Like some of you I’m sure, I have found myself unable to look too far away from news reports of Hurricane Dorian’s landfall. I write today from my back porch, where every gust that rustles the trees, every siren that screams in the distance, every sound and rumble and movement of creation arouses fear and worry and raw sadness, sometimes preemptive, for those in the storm’s path.
And yet, in an equally-familiar lilt come waves of refuge. For when sorrows like sea billows roll, so too do God’s promises of abiding, unyielding presence throughout all the changing seasons of life. Like tides that come in and out, in and out, I find myself in a similar rhythm. First the exhale — grief and uncertainty, faces and places caught in my fear, stories and images of haunting destruction.

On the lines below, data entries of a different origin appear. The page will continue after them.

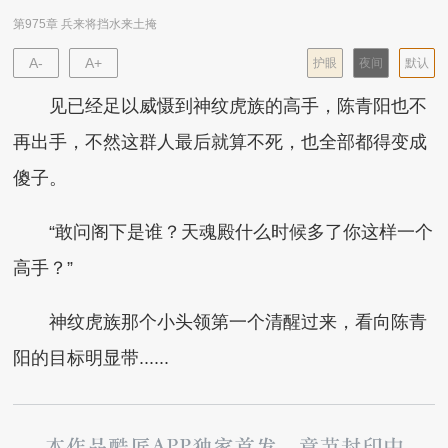
第975章 兵来将挡水来土掩
A-
A+
护眼
夜间
默认
见已经足以威慑到神纹虎族的高手，陈青阳也不
再出手，不然这群人最后就算不死，也全部都得变成
傻子。
“敢问阁下是谁？天魂殿什么时候多了你这样一个
高手？”
神纹虎族那个小头领第一个清醒过来，看向陈青
阳的目标明显带......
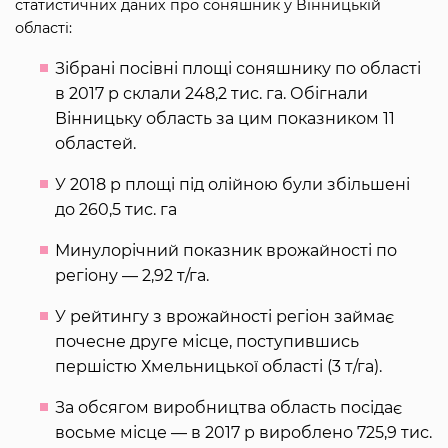
статистичних даних про соняшник у Вінницькій
області:
Зібрані посівні площі соняшнику по області
в 2017 р склали 248,2 тис. га. Обігнали
Вінницьку область за цим показником 11
областей.
У 2018 р площі під олійною були збільшені
до 260,5 тис. га
Минулорічний показник врожайності по
регіону — 2,92 т/га.
У рейтингу з врожайності регіон займає
почесне друге місце, поступившись
першістю Хмельницької області (3 т/га).
За обсягом виробництва область посідає
восьме місце — в 2017 р вироблено 725,9 тис.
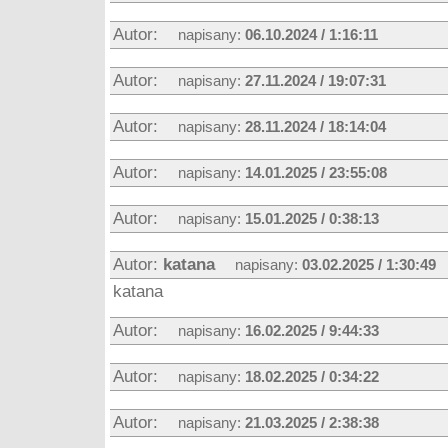
Autor:
napisany:
06.10.2024 / 1:16:11
Autor:
napisany:
27.11.2024 / 19:07:31
Autor:
napisany:
28.11.2024 / 18:14:04
Autor:
napisany:
14.01.2025 / 23:55:08
Autor:
napisany:
15.01.2025 / 0:38:13
Autor:
katana
napisany:
03.02.2025 / 1:30:49
katana
Autor:
napisany:
16.02.2025 / 9:44:33
Autor:
napisany:
18.02.2025 / 0:34:22
Autor:
napisany:
21.03.2025 / 2:38:38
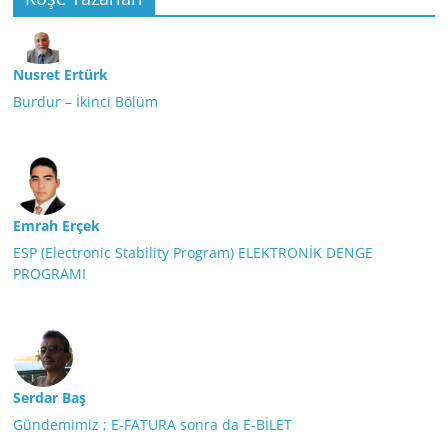
Nusret Ertürk
Burdur – İkinci Bölüm
Emrah Erçek
ESP (Electronic Stability Program) ELEKTRONİK DENGE
PROGRAMI
Serdar Baş
Gündemimiz ; E-FATURA sonra da E-BİLET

Then the inhale — Creator who calls us by name, Redeemer who so loves the world, Spirit who holds all the mighty rushing winds.
Families separated by the harrowing blast. Homes and safe harbors reduced to a splintering shadow of what once stood. Retraumatized survivors whose emotional wounds from Katrina, Matthew, Florence, Harvey split open each time a new storm swirls in the sea. Exhale.

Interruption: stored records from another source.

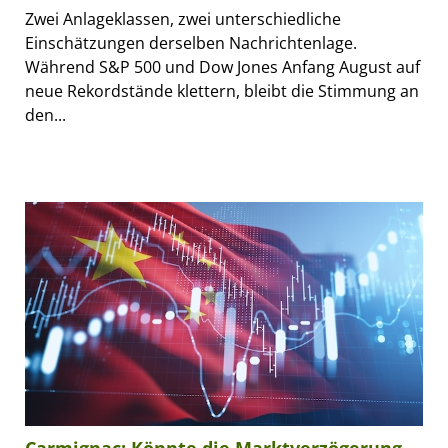
Zwei Anlageklassen, zwei unterschiedliche
Einschätzungen derselben Nachrichtenlage.
Während S&P 500 und Dow Jones Anfang August auf
neue Rekordstände klettern, bleibt die Stimmung an
den...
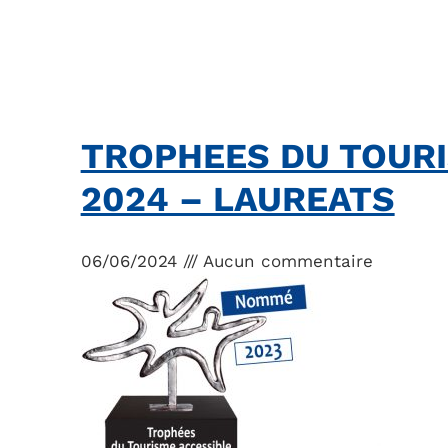
TROPHEES DU TOURI
2024 – LAUREATS
06/06/2024
Aucun commentaire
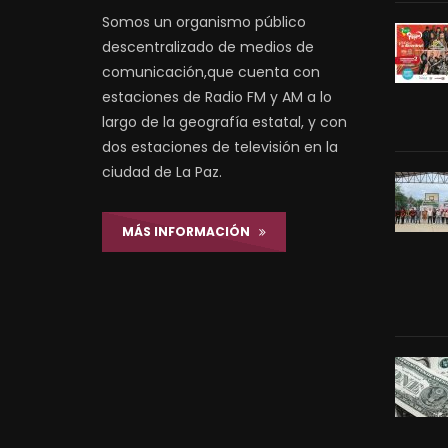
Somos un organismo público
descentralizado de medios de
comunicación,que cuenta con
estaciones de Radio FM y AM a lo
largo de la geografía estatal, y con
dos estaciones de televisión en la
ciudad de La Paz.
MÁS INFORMACIÓN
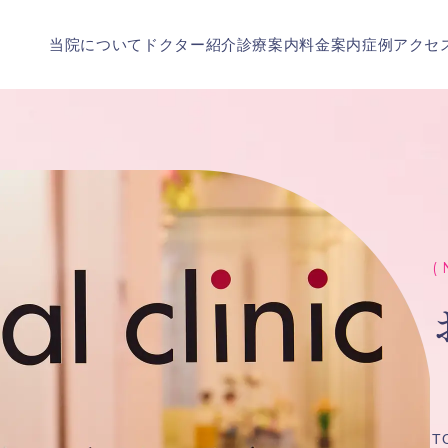
当院について
ドクター紹介
診療案内
料金案内
症例
アクセ
( 
T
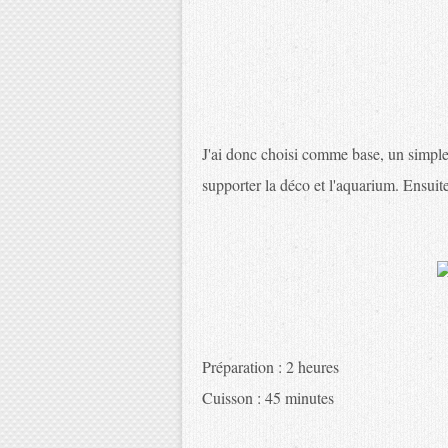
J'ai donc choisi comme base, un simple c
supporter la déco et l'aquarium. Ensuite,
Préparation : 2 heures
Cuisson : 45 minutes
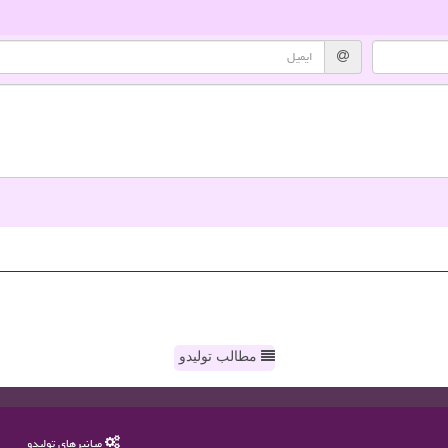
مطالب تولیدو
میانبرهای تولیدو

“When you pass through the waters, I will be with you; and through the rivers, they shall not overwhelm you.” (Isaiah 43) Inhale.
My aunt and uncle who live in downtown Charleston. The waterfront bench where Josh dropped to one knee and asked me to be his wife. Our family’s decades-long summer escape for rest, renewal, and play in Garden City. Friends whose homes and lives dot the coast from Savannah to Mt. Pleasant, Wilmington to the Outer Banks. Exhale.

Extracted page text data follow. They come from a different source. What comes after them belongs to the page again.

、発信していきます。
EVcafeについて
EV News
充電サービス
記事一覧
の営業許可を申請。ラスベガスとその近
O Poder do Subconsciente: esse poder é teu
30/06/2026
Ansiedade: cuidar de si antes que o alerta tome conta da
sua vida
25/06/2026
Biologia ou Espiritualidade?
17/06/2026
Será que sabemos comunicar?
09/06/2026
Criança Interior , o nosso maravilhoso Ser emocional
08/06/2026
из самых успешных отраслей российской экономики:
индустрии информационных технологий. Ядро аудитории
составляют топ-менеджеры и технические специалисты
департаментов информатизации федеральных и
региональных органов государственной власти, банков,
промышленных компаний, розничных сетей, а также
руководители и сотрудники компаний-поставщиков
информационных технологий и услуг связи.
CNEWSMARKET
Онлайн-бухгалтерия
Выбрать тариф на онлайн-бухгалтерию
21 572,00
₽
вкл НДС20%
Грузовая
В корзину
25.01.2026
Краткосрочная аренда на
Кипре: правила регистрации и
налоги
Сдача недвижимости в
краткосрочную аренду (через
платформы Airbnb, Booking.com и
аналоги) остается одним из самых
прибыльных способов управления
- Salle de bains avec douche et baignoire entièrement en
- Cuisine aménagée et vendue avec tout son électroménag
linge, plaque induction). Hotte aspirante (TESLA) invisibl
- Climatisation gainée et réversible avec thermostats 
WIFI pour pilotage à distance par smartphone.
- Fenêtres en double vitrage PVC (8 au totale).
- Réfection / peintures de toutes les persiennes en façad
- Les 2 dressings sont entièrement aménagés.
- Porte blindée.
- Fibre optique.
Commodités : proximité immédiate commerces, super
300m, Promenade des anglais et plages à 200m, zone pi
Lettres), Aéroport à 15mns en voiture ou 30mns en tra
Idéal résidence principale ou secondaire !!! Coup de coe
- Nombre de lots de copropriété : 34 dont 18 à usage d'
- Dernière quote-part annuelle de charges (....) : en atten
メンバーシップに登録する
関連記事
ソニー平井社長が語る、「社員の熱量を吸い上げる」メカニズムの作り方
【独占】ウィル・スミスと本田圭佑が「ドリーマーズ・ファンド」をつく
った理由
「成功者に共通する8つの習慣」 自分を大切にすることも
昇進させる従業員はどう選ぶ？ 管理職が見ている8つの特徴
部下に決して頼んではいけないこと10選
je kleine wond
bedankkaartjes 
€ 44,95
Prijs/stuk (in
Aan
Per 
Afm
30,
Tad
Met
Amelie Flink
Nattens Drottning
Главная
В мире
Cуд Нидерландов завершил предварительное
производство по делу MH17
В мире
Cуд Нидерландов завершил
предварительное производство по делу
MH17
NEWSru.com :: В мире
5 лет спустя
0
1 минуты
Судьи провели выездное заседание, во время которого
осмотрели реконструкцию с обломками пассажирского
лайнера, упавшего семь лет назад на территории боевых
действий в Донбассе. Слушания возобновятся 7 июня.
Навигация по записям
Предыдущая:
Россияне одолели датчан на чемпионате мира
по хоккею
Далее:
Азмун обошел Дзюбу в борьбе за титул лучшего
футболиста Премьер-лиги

“God is our refuge and strength, a very present help in trouble. Therefore we will not fear, though the earth should change, though the mountains shake in the heart of the sea; though its waters roar and foam, though its mountains tremble with tumult.” (Psalm 46) Inhale.
Storms in marriages and minds, among siblings and friends. Floods of anxiety and dread, hatred and indifference. Winds of disconnection and isolation, despair and sorrow. O hear us when we cry to Thee, for those in peril on the sea! Exhale.
“Jesus woke up and rebuked the wind, and said to the sea, ‘Peace! Be still!’ Then the wind ceased, and there was a dead calm. He said to them, ‘Why are you afraid? Have you still no faith?” (Mark 4) Inhale.
Tide in. Tide out. Exhale. Inhale. A rhythm that no matter the storm we face, grounds us in the unyielding shelter of God that never, ever fails.